Du point de vue formel, n'importe quelle mauvaise idée qui passe par la tête d'un homme est plus élevée que n'importe quelle production de la nature car elle possède plus de spiritualité et de liberté. (Esthétique, Poche, 1997, t. 1, p. 52)


En disant cela, Hegel affirme que la beauté de l'art est a priori supérieure à la beauté naturelle. Combien je lui préfère le point de vue de Montaigne :


Ce n'est pas raison que l'art gagne le point d'honneur sur notre grande et puissante mère nature. Partout où sa beauté reluit, elle fait une merveilleuse honte à nos vaines et frivoles entreprises. Tous nos efforts ne peuvent seulement arriver à représenter le nid du moindre oiselet, ni la tessiture de la chétive araignée. (Essais, 1, 31)

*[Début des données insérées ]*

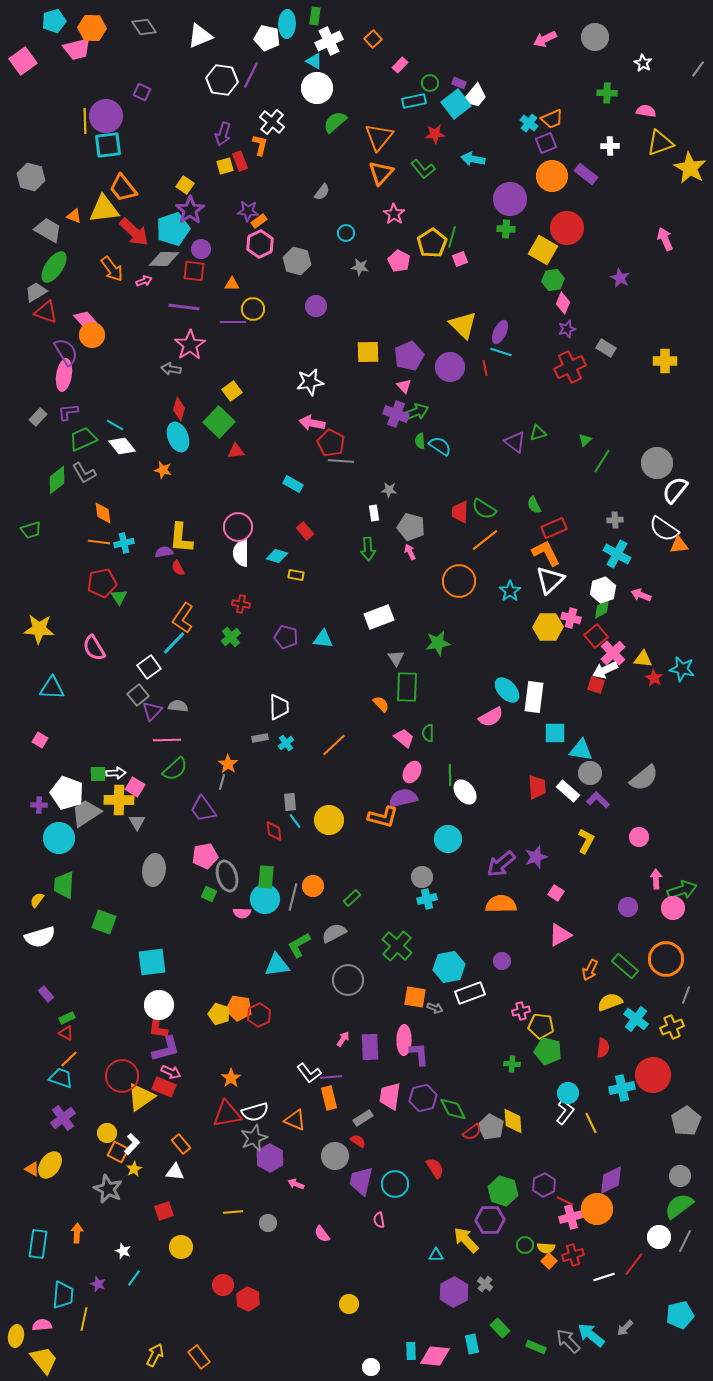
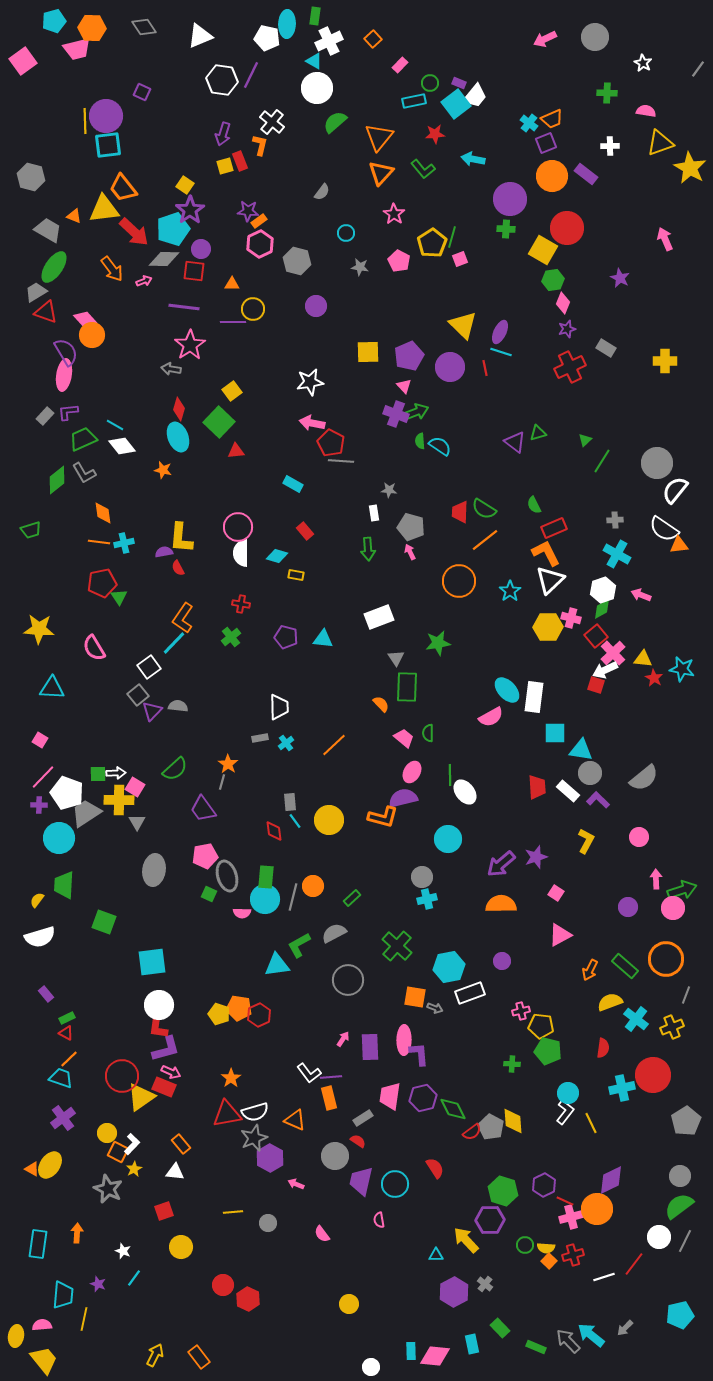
gray rectangle at (38, 417): moved 7 px right, 1 px up
pink line at (167, 740): moved 124 px left, 37 px down; rotated 44 degrees counterclockwise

Il faut pourtant reconnaître que cette discussion est engagée sur un quiproquo ! Montaigne parle de l'art au sens ancien qui incluait l'artisanat. Ainsi, l'architecture et la maçonnerie prolongent le nid de l'oiseau ou la toile de l'araignée. Hegel, lui, parle de l'art comme imitation, comme représentation de la nature, disons au second degré. Pensons à la peinture ou à la littérature.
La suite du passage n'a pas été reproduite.